1 - Build a clock circuit around 500khz, this should scan each key on a   
64 (yep, I know it should be 61 but 8x8 - yes?) keyboard every 7.8Khz,   
plenty of time! The keyboard scan will occur every *other* event, the   
non-keyboard scan event time or "blanking" period will be used for the   
interface device to access the scan results from RAM e.g scan keyboard,   
rest (one full keyboard scan event time - read results), scan   
keyboard.....

2 - Build an 8x8 scanning circuit, use two 4017 johnson counters - 1 to   
drive the *rows* and 1 to drive the *columns* - you'll need to buffer the   
4017 outputs to drive enough current through the key contacts to get a   
clean reading on return - use transistors or open collector gates with   
pull-ups (my favourite). The 555 clock pulse is fed into the *row* 4017   
counter clock input via a current limiting resistor, when the count   
reaches Q8 link this output to the clock input of the 4017 *column*   
counter, so, for every *row* completed (Q0-Q7) it clocks the next   
*column* on Q8 going high. When the column count is complete (Q0-Q7) wire   
Q8 of *this* (column) counter  to a flip-flop who's output DISABLES THE   
BUFFERS/DRIVERS but allows the 4017's to output pulses on it's "Q" output   
pins.  This means that for one complete "blanking" period no current is   
sent through the matrix (although the count continues) before the   
flip-flop is toggled *again* (triggered by Q8 of the column counter on   
the next pass) and the circuit outputs current to the matrix once more.   
The 8 return lines from the matrix are fed into an 8 input nand gate that   
switches state *every* time the circuit detects a key down and gets a   
positive voltage back from the matrix, use current limiting and or   
potential dividers to get the inputs down to the correct level for the   
gate to prevent it going into orbit.

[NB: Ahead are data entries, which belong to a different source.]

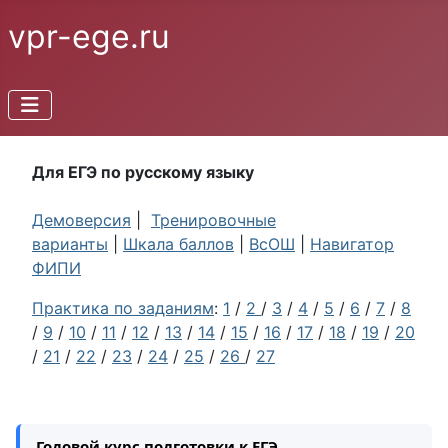
vpr-ege.ru
Для ЕГЭ по русскому языку
Демоверсия
|
Тренировочные
варианты
|
Шкала баллов
|
ВсОШ
|
Навигатор
ФИПИ
Практика по заданиям
:
1
/
2
/
3
/
4
/
5
/
6
/
7
/
8
/
9
/
10
/
11
/
12
/
13
/
14
/
15
/
16
/
17
/
18
/
19
/
20
/
21
/
22
/
23
/
24
/
25
/
26
/
27
Годовой курс подготовки к ЕГЭ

The output of this nand gate could   
be used to trigger a gate voltage generator (you couldn't do it directly   
as it's "on" pulse would be so short you couldn't trigger an EG with   
it!).

Okay following so far?

3 - Addressing the memory: Whilst all this is going on the 555 is also   
clocking an 8-bit binary up-counter which is wired to the address lines   
A0-A5 (we only require 6 bits to address 64 different memory locations)   
of a 6116 CMOS RAM, were not interested in anything other than static RAM   
because of memory "refresh" and other nasties that we don't want to deal   
with. All unused 6116 address lines are tied to ground, the write signal   
is derived from the 555 clock pulse which is inverted (if write is active   
*low* otherwise it's okay), the outputs of this 8 bit counter step   
through 00h to 40h to give us the address range (remember we're only   
interested in one RAM location per key. All other 6116 control lines   
should be set at the correct level (chip selects, output enables   
etcetera).

4 - Data word generator: For all unused keys we need to write 00h into   
their memory location to indicate they're not down, their memory location   
will contain the note number representing that key if on. To achieve this   
we need 6 AND gates (4081's?), we'll call the 2 input's "A" and "B" to   
make the explanation easier. Each "A" input is wired to the address   
counter outputs -  A0 through A5 are wired to AND gate inputs A0 through   
A5 (1 per gate), all the "B" inputs are tied together and linked to the 8   
input nand gate trigger, so, if a valid "key-down" comes back from the   
matrix - it triggers the nand gate which then enables *all* the AND gates   
to pass data on their "A" input to their outputs. E.g. if not triggered   
the outputs will remain low. The AND gate outputs 0 through 5 are now   
tied to the data bus pins D0-D5 on the 6116.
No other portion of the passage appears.